Frank was contemplating the taking of a little tramp up the stream on the following day. He had not forgotten what one of his informants had told him concerning the hermit's place, and was more than curious to meet Aaron Dennison.
Will had not ceased to remember his loss. He brooded over it at times, and even broke out into occasional lamentations. His greatest fear seemed to be that Gilbert might destroy the films in his sudden disgust on discovering what a wretched blunder he had committed in his haste.
Will had wandered forth after lunch on this day. From the fact that he carried his camera along with him, the rest of the boys judged he meant to secure some view that had appealed to him as especially fine.
It was some hours later that Frank noticed that he had not returned. Will was a fair woodsman by now, and there did not seem to be much chance of his allowing himself to become lost. Still Frank found himself wondering just where the boy had gone, and why Will had not taken any of them into his confidence.
When it was but an hour from sunset he mentioned the matter to the rest.
"Does anybody happen to know where Will set out for?" was his question.

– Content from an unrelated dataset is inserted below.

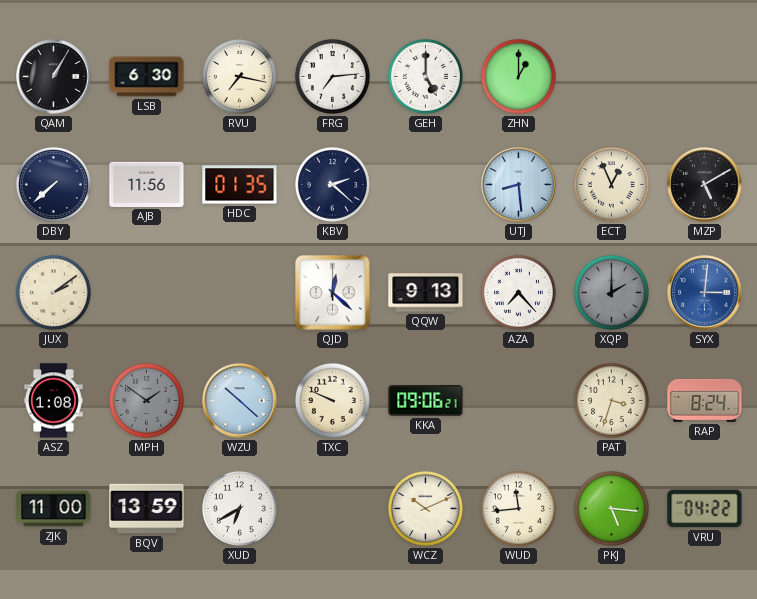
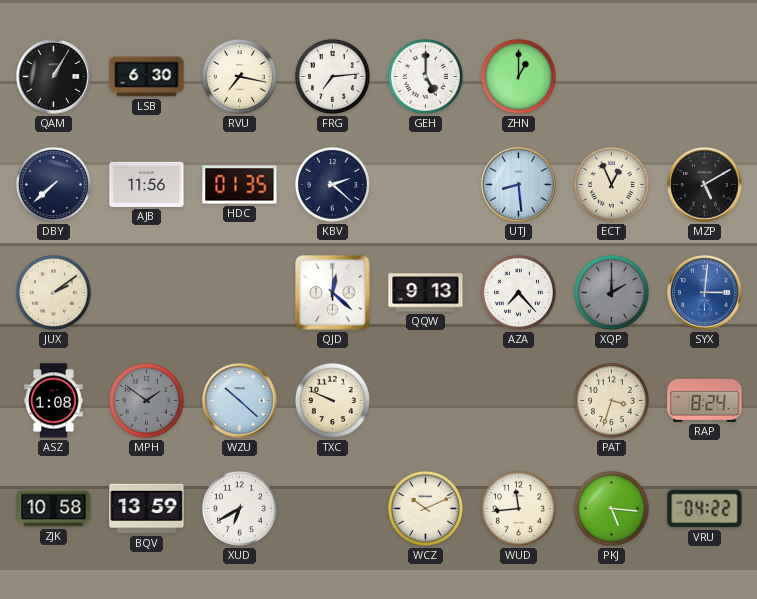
KKA: 09:06 -> none
ZJK: 11:00 -> 10:58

No one did, for both Bluff and Jerry shook their heads in the negative, while the last named remarked:
"He was busy working at something or other this morning. I didn't get on to it, and meant to ask him, but forgot all about it. I saw him fasten a piece of rope around him and enclose a tree out there. It made me laugh at the time, and only that Bluff called me just then I would have joshed him about trying to play Indian, and tying himself face on to a tree."
Frank chuckled at hearing that.
"You've given me a clue already, Jerry," he observed. "I remember that Will seemed set on getting a picture of that osprey nest he had discovered. You know the old trick some South Sea islanders practice when climbing cocoanut trees is to have a loop around the trunk and their own body, then barefooted hoist themselves bit by bit, always raising the loop as they go."